圍在周圍看熱鬧的人有不少對着他們舉起了手機,聽見松銘的話,三兩個湊在一起竊竊私語。
松銘冷笑了一聲,頭也不回地走去了休息室。
BTF的休息室裏頭一次擠這麽多的人,晏晟環着晏曼的肩膀輕聲安撫她。
“他們嘴也太賤了,從一進場就對着女孩嘲諷,後面還——”王晨宇十分不平,這份不平在得知了這個女孩兒是晏晟親生妹妹的那一刻達到了頂峰。
“先別說了。”沈爾側過頭輕聲道。
“我沒事了哥哥。”晏曼在晏晟的懷裏抽搭了好一會兒才平複下心情,哽着嗓子開口,“沒事了。”
“真沒事兒嗎?”晏晟擰着眉,低聲問道。
晏曼輕輕點頭:“嗯,主要是氣的。”
“……行。”晏晟拍了拍她的背,松開了環住她的手,視線落在了坐在角落裏,臉色慘敗的祖金明身上,“說說吧。

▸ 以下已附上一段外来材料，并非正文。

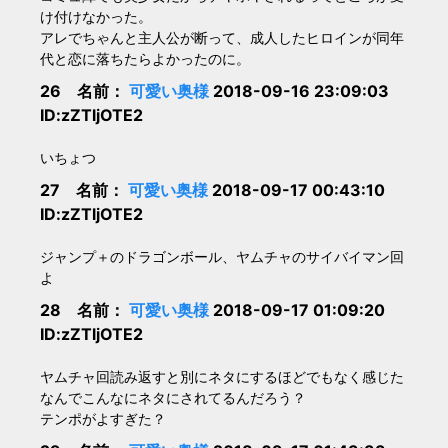
け付けなかった。
アレでちゃんと主人公が断って、成人したヒロインが同年
代と恋に落ちたらよかったのに。
26 名前：
可愛い奥様
2018-09-16 23:09:03
ID:zZTljOTE2
いちょつ
27 名前：
可愛い奥様
2018-09-17 00:43:10
ID:zZTljOTE2
ジャンプ＋のドラゴンボール、ヤムチャのサイバイマン回
よ
28 名前：
可愛い奥様
2018-09-17 01:09:20
ID:zZTljOTE2
ヤムチャ回読み返すと別にネタにするほどでもなく感じた
なんでこんなにネタにされてるんだろう？
テンポがよすぎた？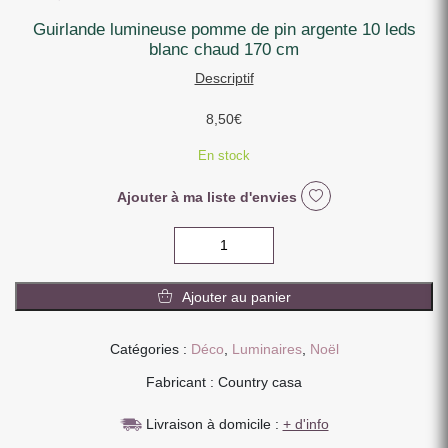
guirlande lumineuse pomme de pin argente 10 leds
blanc chaud 170 cm
Descriptif
8,50
€
En stock
Ajouter à ma liste d'envies
quantité
de
GUIRLANDE
Ajouter au panier
LUMINEUSE
POMME
DE
Catégories :
Déco
,
Luminaires
,
Noël
PIN
Fabricant : Country casa
ARGENTE
10
Livraison à domicile :
+ d'info
LEDS
BLANC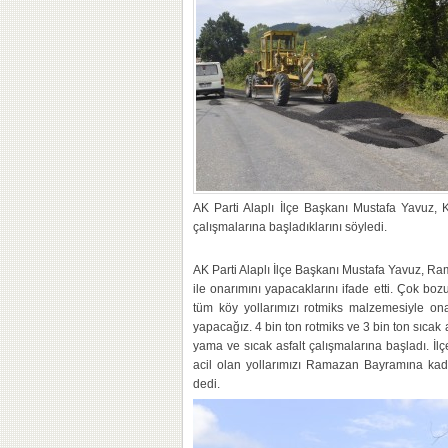
AK Parti Alaplı İlçe Başkanı Mustafa Yavuz, 
çalışmalarına başladıklarını söyledi.
AK Parti Alaplı İlçe Başkanı Mustafa Yavuz, Ra
ile onarımını yapacaklarını ifade etti. Çok bozu
tüm köy yollarımızı rotmiks malzemesiyle ona
yapacağız. 4 bin ton rotmiks ve 3 bin ton sıcak
yama ve sıcak asfalt çalışmalarına başladı. İ
acil olan yollarımızı Ramazan Bayramına kadar 
dedi.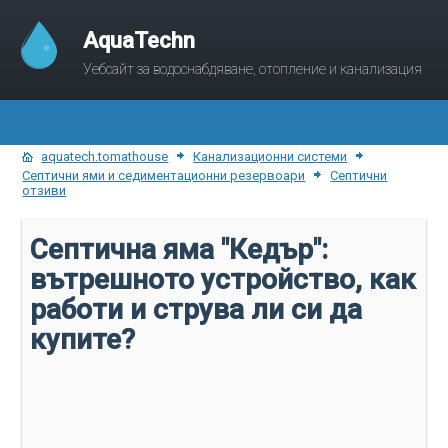
AquaTechn
Уебсайт за водоснабдяване, отопление и канализация
aquatech.tomathouse
Канализационни системи
Септични ями и седиментационни резервоари
Септични
отзиви
Септична яма "Кедър":
вътрешното устройство, как
работи и струва ли си да
купите?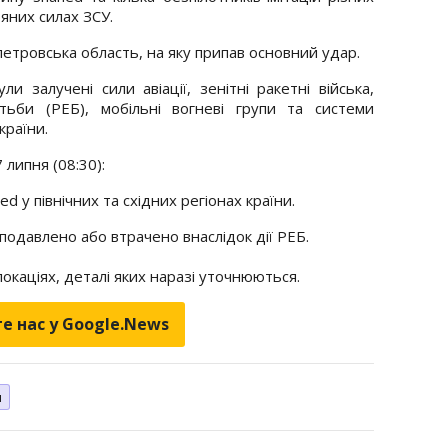
яних силах ЗСУ.
петровська область, на яку припав основний удар.
и залучені сили авіації, зенітні ракетні війська,
тьби (РЕБ), мобільні вогневі групи та системи
країни.
липня (08:30):
 у північних та східних регіонах країни.
 подавлено або втрачено внаслідок дії РЕБ.
локаціях, деталі яких наразі уточнюються.
е нас у Google.News
н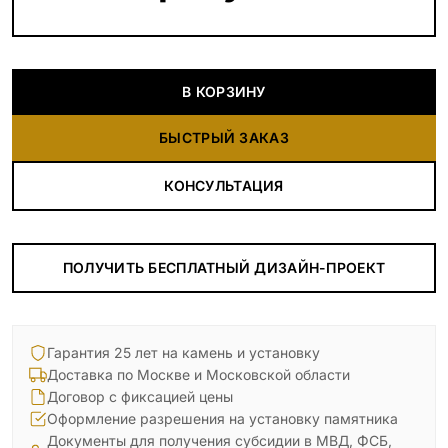
В КОРЗИНУ
БЫСТРЫЙ ЗАКАЗ
КОНСУЛЬТАЦИЯ
ПОЛУЧИТЬ БЕСПЛАТНЫЙ ДИЗАЙН-ПРОЕКТ
Гарантия 25 лет на камень и установку
Доставка по Москве и Московской области
Договор с фиксацией цены
Оформление разрешения на установку памятника
Документы для получения субсидии в МВД, ФСБ,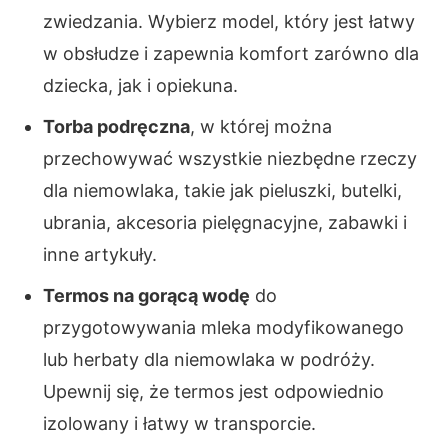
zwiedzania. Wybierz model, który jest łatwy
w obsłudze i zapewnia komfort zarówno dla
dziecka, jak i opiekuna.
Torba podręczna
, w której można
przechowywać wszystkie niezbędne rzeczy
dla niemowlaka, takie jak pieluszki, butelki,
ubrania, akcesoria pielęgnacyjne, zabawki i
inne artykuły.
Termos na gorącą wodę
do
przygotowywania mleka modyfikowanego
lub herbaty dla niemowlaka w podróży.
Upewnij się, że termos jest odpowiednio
izolowany i łatwy w transporcie.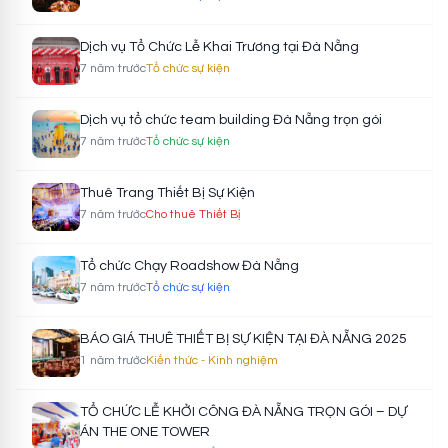
Dịch vụ Tổ Chức Lễ Khai Trương tại Đà Nẵng
7 năm trước
Tổ chức sự kiện
Dịch vụ tổ chức team building Đà Nẵng trọn gói
7 năm trước
Tổ chức sự kiện
Thuê Trang Thiết Bị Sự Kiện
7 năm trước
Cho thuê Thiết Bị
Tổ chức Chạy Roadshow Đà Nẵng
7 năm trước
Tổ chức sự kiện
BÁO GIÁ THUÊ THIẾT BỊ SỰ KIỆN TẠI ĐÀ NẴNG 2025
1 năm trước
Kiến thức - Kinh nghiệm
TỔ CHỨC LỄ KHỞI CÔNG ĐÀ NẴNG TRỌN GÓI – DỰ
ÁN THE ONE TOWER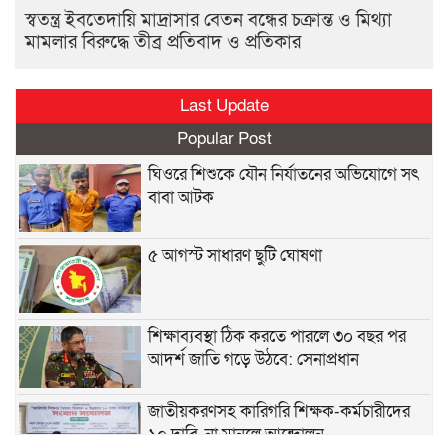
স্বতন্ত্র ইবতেদায়ি মাদ্রাসার বেতন বন্ধের চক্রান্ত ও মিথ্যা
মামলার বিরুদ্ধে তীব্র প্রতিবাদ ও প্রতিকার
Last Update
Popular Post
ঘিওরে শিশুকে যৌন নির্যাতনের অভিযোগে সৎ
বাবা আটক
৫ আগস্ট সাধারণ ছুটি ঘোষণা
শিক্ষাব্যবস্থা ঠিক করতে পারলে ৩০ বছর পর
আদর্শ জাতি গড়ে উঠবে: সেনাপ্রধান
জাতীয়করণসহ কারিগরি শিক্ষক-কর্মচারীদের
১০ দাবি, না মানলে আন্দোলন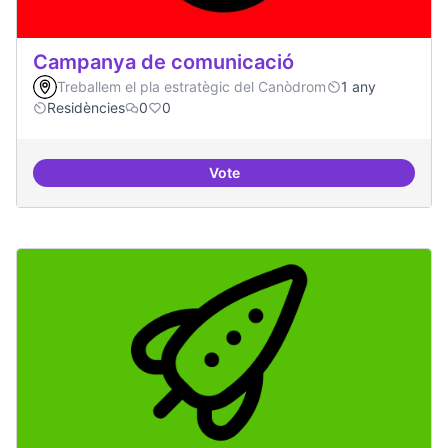
Campanya de comunicació
Treballem el pla estratègic del Canòdrom
1 any
Residències
0
0
Vote
Campanya de comunicació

”
“什、說什麽……?”祖金明咬着唇搖頭,“我又不知道,你別什麽事都怪我頭上——”
“你朋友發微博換個小號我就找不到了?”晏晟怒極反笑,“祖金明,你自己是傻子就把我也當傻子了?”
祖金明緊咬着下唇,坐在原位上一言不發,視線在休息室裏環顧了一圈。
其他幾個隊友和教練分析師他們全都帶着憤慨和怒氣看着自己。
“你在比賽途中找人去微博造謠隊友?你是瘋了嗎?”柳申宇不可思議道,“你是想要晏晟心态出問題嗎?”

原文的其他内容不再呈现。